C. S. Lewis, quoted by Ken Myers in All God’s Children and Blue-Suede Shoes.

There’s nothing wrong with downloading songs from ITunes, but his point is that when we are increasingly detached into a selfish autonomy, we can lose something. And in our downloading we can still choose to ‘receive’ or to ‘use’ the art. This is why places like the Rabbit Room are so helpful to many of us ordinary people. Here we meet Andrew Peterson, Eric Peters and Ron Block (etc.) in a way we wouldn’t only through their songs. I think this helps us receive the art in a way that limits selfishness, autonomy and seeing it as mere utility and encourages the incorporation of community. It’s important not just what we receive, but how we receive it. We should, as Ken Myers says, talk about and practice more considered receiving and less mere consumption. In this way Andrew’s vision for the Rabbit Room is profoundly helpful to us. Allow me to make it clear again that I do not think downloading songs is “bad.” I do it all the time (there’s a real moral test for you, sheesh). And let me remind you to check out the Rabbit Room podcast at ITunes and do a positive review (this should be easily done if you take the few minutes to receive with your ears Eric Peters’ beautiful words in Episode 4).

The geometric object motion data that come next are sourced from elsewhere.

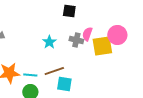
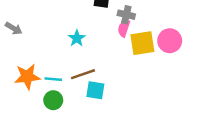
pink circle: (117, 35) -> (170, 41), moved
gray cross: (76, 40) -> (126, 15), moved

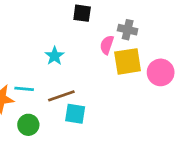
gray cross: (126, 15) -> (128, 30), moved
pink circle: (170, 41) -> (161, 72), moved
cyan line: (53, 79) -> (24, 89), moved

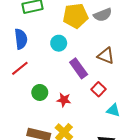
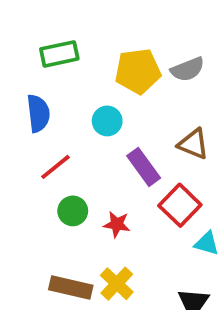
red line: (20, 68) -> (56, 167), moved
red square: (99, 89) -> (180, 205), size x1.5

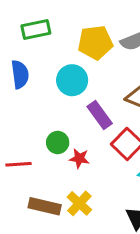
cyan circle: (107, 121) -> (72, 80), size x1.4
red line: (56, 167) -> (18, 164), moved, turned 35
green circle: (73, 211) -> (58, 142), moved

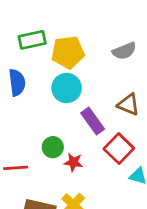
yellow pentagon: (95, 43) -> (68, 52), moved

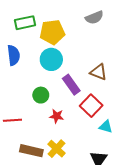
gray semicircle: (124, 51) -> (94, 17), moved
green circle: (53, 147) -> (41, 95), moved

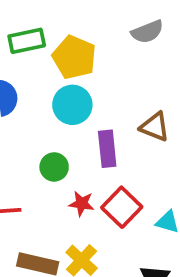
yellow pentagon: (52, 32) -> (74, 57), turned 30
purple rectangle: (71, 85) -> (107, 149), turned 30
red square: (91, 106) -> (122, 207), moved

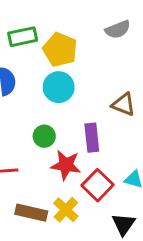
purple rectangle: (107, 149) -> (92, 138), moved
red star: (82, 204) -> (66, 165), size x1.5
red square: (122, 207) -> (98, 185), moved

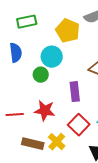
yellow pentagon: (60, 50) -> (68, 31), moved
green circle: (44, 136) -> (41, 75), moved
red star: (66, 165) -> (45, 111), moved

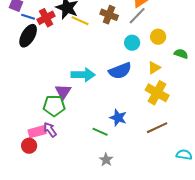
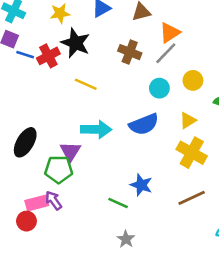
yellow line: (80, 21) -> (86, 84), moved
black ellipse: (28, 36) -> (25, 142), moved

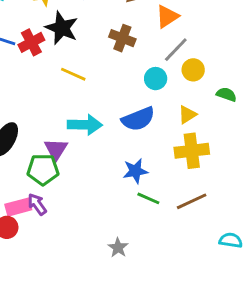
gray line: (166, 53) -> (176, 50), moved
yellow cross: (192, 153) -> (192, 151), turned -36
blue star: (141, 185) -> (135, 171), moved, turned -30
green line: (118, 203) -> (148, 198), moved

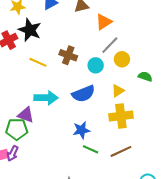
brown cross: (122, 38) -> (68, 55), moved
purple triangle: (56, 149) -> (26, 115), turned -42
purple arrow: (37, 204) -> (13, 153), turned -119

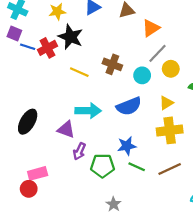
green pentagon: (17, 129) -> (102, 166), moved
purple arrow: (13, 153) -> (79, 151), moved

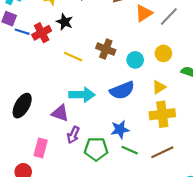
black star: (71, 37) -> (65, 22), size x0.7
gray line: (158, 53) -> (169, 16), moved
pink rectangle: (38, 173) -> (41, 148), moved, turned -60

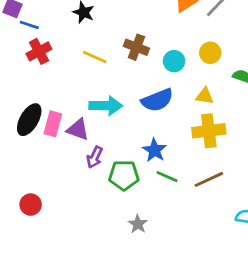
red cross: (42, 33) -> (39, 51), moved
yellow triangle: (159, 87) -> (205, 96), turned 40
blue star: (120, 129) -> (155, 150), turned -30
pink rectangle: (41, 148) -> (53, 124), moved

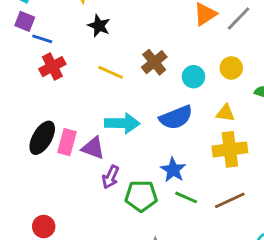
brown cross: (136, 47) -> (154, 62), turned 30

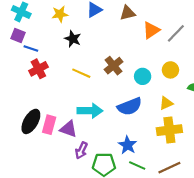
yellow triangle: (225, 113) -> (166, 103), turned -32

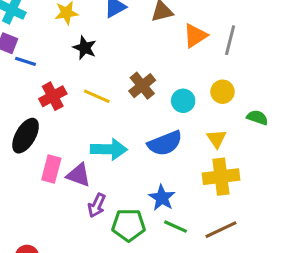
gray line: (176, 33) -> (230, 40), turned -30
red cross: (38, 69) -> (53, 96), moved
yellow triangle: (166, 103) -> (216, 139), turned -40
black ellipse: (31, 121) -> (26, 136), moved

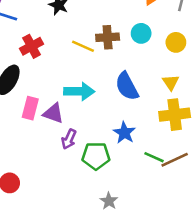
brown cross: (142, 86) -> (108, 37), turned 35
yellow line: (97, 96) -> (83, 46), moved
cyan circle: (183, 101) -> (141, 33), moved
blue semicircle: (165, 143) -> (127, 86), turned 84
green line: (176, 227) -> (154, 157), moved

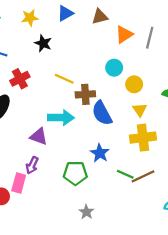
brown cross: (108, 37) -> (85, 94), moved
yellow circle: (176, 42) -> (134, 84), moved
pink rectangle: (30, 108) -> (19, 183), moved
purple arrow: (69, 139) -> (32, 165), moved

This concern for receiving things thoughtfully goes for everything in our lives, well beyond art only. We receive food from many sources, but ultimately from the hand of God giving daily bread. It is not as direct as manna was for the children of Israel, but it is no less from God. Dr. Gene Veith is helpful when he uncovers for us the doctrine of vocation that Luther championed. Luther said that “God is hidden in vocation.” This means that he is present in all the good we have been given. And this should change the way we receive and consume. We have a Father, and when we are not thankful it is a serious family issue. Rebellion is like witchcraft. This may be part of why the Apostle Paul (and really so much of Scripture) equates being ungrateful with the vilest sins.

So let’s be thankful people. Let us be people who receive from God the good from his hand, and who do not despise his discipline (knowing that even that is from love). We should be wary of being polluted by the world. We should guard our hearts against the deceptive encroachment of soul-destroying and joyless sin. But let us add to our considerations how we receive and remember with thankfulness from whom we receive it.